Indubitably, a corporation may act only through its board of directors or, when
authorized either by its bylaws or by its board resolution, through its officers or
agents in the normal course of business. The general principles of agency govern the
relation between the corporation and its officers or agents, subject to the articles of
incorporation, bylaws, or relevant provisions of law. 11 Thus, this Court has held that
"'a corporate officer or agent may represent and bind the corporation in transactions
with third persons to the extent that the authority to do so has been conferred upon
him, and this includes powers which have been intentionally conferred, and also
such powers as, in the usual course of the particular business, are incidental to, or
may be implied from, the powers intentionally conferred, powers added by custom
and usage, as usually pertaining to the particular officer or agent, and such apparent
powers as the corporation has caused persons dealing with the officer or agent to
believe that it has conferred.' " 12

Furthermore, the Court has also recognized the rule that "persons dealing with an
assumed agent, whether the assumed agency be a general or special one, are bound
at their peril, if they would hold the principal liable, to ascertain not only the fact of
agency but also the nature and extent of authority, and in case either is
controverted, the burden of proof is upon them to establish it (Harry Keeler v.
Rodriguez, 4 Phil. 19)." 13 Unless duly authorized, a treasurer, whose powers are
limited, cannot bind the corporation in a sale of its assets. 14

In the case at bar, Respondent Motorich categorically denies that it ever authorized
Nenita Gruenberg, its treasurer, to sell the subject parcel of land. 15 Consequently,
petitioner had the burden of proving that Nenita Gruenberg was in fact authorized
to represent and bind Motorich in the transaction. Petitioner failed to discharge this
burden. Its offer of evidence before the trial court contained no proof of such
authority. 16 It has not shown any provision of said respondent's articles of
incorporation, bylaws or board resolution to prove that Nenita Gruenberg possessed
such power.

That Nenita Gruenberg is the treasurer of Motorich does not free petitioner from the
responsibility of ascertaining the extent of her authority to represent the
corporation. Petitioner cannot assume that she, by virtue of her position, was
authorized to sell the property of the corporation. Selling is obviously foreign to a
corporate treasurer's function, which generally has been described as "to receive
and keep the funds of the corporation and to disburse them in accordance with the
authority given him by the board or the properly authorized officers." 17

Neither was such real estate sale shown to be a normal business activity of
Motorich. The primary purpose of Motorich is marketing, distribution, export and
import in relation to a general merchandising business. 18 Unmistakably, its
treasurer is not cloaked with actual or apparent authority to buy or sell real
property, an activity which falls way beyond the scope of her general authority.
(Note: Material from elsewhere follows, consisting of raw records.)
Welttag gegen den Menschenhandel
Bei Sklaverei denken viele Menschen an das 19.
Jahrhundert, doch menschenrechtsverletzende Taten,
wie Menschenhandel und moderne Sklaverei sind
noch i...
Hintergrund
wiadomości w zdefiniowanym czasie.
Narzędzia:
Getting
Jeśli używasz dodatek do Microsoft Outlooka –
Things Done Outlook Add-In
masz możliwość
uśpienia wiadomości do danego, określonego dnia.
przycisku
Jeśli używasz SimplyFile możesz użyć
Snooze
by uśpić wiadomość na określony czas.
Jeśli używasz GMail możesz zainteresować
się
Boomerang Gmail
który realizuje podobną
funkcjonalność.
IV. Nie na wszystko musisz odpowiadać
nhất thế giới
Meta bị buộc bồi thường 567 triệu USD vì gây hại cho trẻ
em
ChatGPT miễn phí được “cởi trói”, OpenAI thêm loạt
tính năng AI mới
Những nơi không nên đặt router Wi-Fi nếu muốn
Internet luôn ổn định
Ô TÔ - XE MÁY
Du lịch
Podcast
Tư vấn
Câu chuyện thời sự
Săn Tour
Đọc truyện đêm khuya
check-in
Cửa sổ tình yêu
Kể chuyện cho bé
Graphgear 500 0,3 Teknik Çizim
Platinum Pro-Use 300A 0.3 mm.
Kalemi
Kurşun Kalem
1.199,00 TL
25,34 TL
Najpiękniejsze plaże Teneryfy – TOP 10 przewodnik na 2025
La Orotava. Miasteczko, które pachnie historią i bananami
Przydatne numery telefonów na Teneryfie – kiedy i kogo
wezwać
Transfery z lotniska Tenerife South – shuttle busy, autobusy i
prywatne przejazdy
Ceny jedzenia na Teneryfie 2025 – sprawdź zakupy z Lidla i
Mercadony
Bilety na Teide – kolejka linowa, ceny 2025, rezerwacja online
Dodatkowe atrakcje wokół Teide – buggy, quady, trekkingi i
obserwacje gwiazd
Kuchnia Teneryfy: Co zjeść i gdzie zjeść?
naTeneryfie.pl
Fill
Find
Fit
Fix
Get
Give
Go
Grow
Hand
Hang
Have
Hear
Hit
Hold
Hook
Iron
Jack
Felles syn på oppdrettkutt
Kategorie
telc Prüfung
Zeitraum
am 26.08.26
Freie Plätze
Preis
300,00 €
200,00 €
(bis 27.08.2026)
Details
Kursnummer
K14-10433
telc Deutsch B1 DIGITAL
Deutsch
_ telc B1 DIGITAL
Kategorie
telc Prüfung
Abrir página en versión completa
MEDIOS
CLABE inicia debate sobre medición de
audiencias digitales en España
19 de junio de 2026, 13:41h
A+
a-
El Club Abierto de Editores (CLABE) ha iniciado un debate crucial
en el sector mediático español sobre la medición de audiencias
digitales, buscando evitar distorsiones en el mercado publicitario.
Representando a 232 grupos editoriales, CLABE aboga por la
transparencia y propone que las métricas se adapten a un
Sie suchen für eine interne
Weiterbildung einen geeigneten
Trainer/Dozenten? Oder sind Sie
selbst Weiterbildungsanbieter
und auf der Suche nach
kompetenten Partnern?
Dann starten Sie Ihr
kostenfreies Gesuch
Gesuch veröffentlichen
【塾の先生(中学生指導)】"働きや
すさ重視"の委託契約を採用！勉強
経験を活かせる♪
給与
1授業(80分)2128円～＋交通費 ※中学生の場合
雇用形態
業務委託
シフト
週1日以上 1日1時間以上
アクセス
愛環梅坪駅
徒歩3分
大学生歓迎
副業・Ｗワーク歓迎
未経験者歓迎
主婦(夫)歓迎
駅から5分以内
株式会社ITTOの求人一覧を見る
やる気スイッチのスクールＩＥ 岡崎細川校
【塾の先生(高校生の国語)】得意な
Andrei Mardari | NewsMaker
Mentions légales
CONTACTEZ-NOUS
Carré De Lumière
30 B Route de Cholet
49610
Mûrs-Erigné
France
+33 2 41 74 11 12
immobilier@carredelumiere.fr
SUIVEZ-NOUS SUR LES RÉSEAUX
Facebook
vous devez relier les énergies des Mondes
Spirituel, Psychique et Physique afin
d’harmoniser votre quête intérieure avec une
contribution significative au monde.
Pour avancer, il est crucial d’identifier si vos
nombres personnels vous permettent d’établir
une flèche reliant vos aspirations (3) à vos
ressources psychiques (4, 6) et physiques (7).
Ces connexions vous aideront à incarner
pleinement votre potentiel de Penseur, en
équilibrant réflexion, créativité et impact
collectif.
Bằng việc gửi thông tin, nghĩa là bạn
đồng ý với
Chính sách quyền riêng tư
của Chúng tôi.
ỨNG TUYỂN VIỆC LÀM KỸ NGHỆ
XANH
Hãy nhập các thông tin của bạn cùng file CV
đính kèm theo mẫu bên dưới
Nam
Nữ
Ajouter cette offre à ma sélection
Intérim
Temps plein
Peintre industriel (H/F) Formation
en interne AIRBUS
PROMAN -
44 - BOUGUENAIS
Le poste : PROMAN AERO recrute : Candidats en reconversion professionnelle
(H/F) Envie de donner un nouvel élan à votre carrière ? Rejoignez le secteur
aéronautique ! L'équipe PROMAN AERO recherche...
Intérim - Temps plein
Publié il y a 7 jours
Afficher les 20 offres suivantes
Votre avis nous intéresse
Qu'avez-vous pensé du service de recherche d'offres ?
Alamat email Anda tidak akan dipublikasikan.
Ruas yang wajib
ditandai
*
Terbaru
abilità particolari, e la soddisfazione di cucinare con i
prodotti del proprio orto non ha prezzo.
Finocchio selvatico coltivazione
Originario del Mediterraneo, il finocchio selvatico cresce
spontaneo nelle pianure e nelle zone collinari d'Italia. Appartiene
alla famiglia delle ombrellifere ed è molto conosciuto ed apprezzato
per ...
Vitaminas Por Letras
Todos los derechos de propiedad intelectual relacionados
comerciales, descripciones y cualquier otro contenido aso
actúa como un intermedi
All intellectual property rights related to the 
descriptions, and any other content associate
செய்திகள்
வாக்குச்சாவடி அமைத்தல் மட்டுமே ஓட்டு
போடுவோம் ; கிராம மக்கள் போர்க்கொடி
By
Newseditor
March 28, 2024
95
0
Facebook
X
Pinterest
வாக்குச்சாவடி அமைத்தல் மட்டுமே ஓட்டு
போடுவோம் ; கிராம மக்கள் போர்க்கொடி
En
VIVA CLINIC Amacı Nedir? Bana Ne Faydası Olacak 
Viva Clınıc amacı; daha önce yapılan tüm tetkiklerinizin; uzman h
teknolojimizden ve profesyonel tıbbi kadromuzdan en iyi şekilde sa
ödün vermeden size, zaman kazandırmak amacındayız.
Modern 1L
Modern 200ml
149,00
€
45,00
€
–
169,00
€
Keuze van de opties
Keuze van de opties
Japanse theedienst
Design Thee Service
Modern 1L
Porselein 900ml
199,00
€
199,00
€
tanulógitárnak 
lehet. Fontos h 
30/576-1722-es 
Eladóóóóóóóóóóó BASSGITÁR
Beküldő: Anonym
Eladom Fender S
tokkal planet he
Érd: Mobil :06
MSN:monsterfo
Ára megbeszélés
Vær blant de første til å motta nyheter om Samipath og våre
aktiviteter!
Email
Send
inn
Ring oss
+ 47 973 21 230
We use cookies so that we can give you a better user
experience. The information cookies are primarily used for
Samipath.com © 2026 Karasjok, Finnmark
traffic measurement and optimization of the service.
Articles 1874 and 1878 of the Civil Code of the Philippines provides:

"ART. 1874. When a sale of a piece of land or any interest therein is


through an agent the authority of the latter shall be in writing; otherwise, the
sale shall be void."

"ART. 1878. Special powers of attorney are necessary in the following


case:

xxx xxx xxx

(5) To enter any contract by which the ownership of an immovable is


transmitted or acquired either gratuitously or for a valuable consideration;
xxx xxx xxx

Petitioner further contends that Respondent Motorich has ratified said contract of
sale because of its "acceptance of benefits," as evidenced by the receipt issued by
Respondent Gruenberg. 19 Petitioner is clutching at straws.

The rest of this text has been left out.